[Task]: Copy all lines below exactly as written. Leave pictures out.

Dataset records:
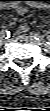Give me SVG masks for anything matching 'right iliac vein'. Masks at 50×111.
Masks as SVG:
<instances>
[{
	"mask_svg": "<svg viewBox=\"0 0 50 111\" xmlns=\"http://www.w3.org/2000/svg\"><path fill=\"white\" fill-rule=\"evenodd\" d=\"M0 41H1L2 43H5V42L7 41V38L2 34V32H1Z\"/></svg>",
	"mask_w": 50,
	"mask_h": 111,
	"instance_id": "1",
	"label": "right iliac vein"
}]
</instances>
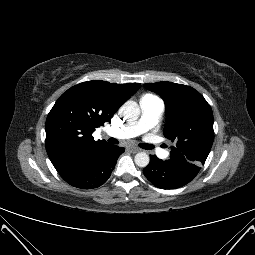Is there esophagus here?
<instances>
[{"mask_svg":"<svg viewBox=\"0 0 255 255\" xmlns=\"http://www.w3.org/2000/svg\"><path fill=\"white\" fill-rule=\"evenodd\" d=\"M129 151H130L131 153H137V152L140 151V149H139V148H136V147H130V148H129Z\"/></svg>","mask_w":255,"mask_h":255,"instance_id":"esophagus-1","label":"esophagus"}]
</instances>
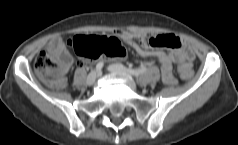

[Answer below]:
Give me SVG masks for anything matching 'right iliac vein'. Masks at 50×111.
Masks as SVG:
<instances>
[{
	"mask_svg": "<svg viewBox=\"0 0 50 111\" xmlns=\"http://www.w3.org/2000/svg\"><path fill=\"white\" fill-rule=\"evenodd\" d=\"M0 41H1L2 43H5V42L7 41V38L2 34V32H1Z\"/></svg>",
	"mask_w": 50,
	"mask_h": 111,
	"instance_id": "1",
	"label": "right iliac vein"
}]
</instances>
Is there esophagus here?
<instances>
[{"mask_svg":"<svg viewBox=\"0 0 255 255\" xmlns=\"http://www.w3.org/2000/svg\"><path fill=\"white\" fill-rule=\"evenodd\" d=\"M129 151H130L131 153H137V152L140 151V149H139V148H136V147H130V148H129Z\"/></svg>","mask_w":255,"mask_h":255,"instance_id":"esophagus-1","label":"esophagus"}]
</instances>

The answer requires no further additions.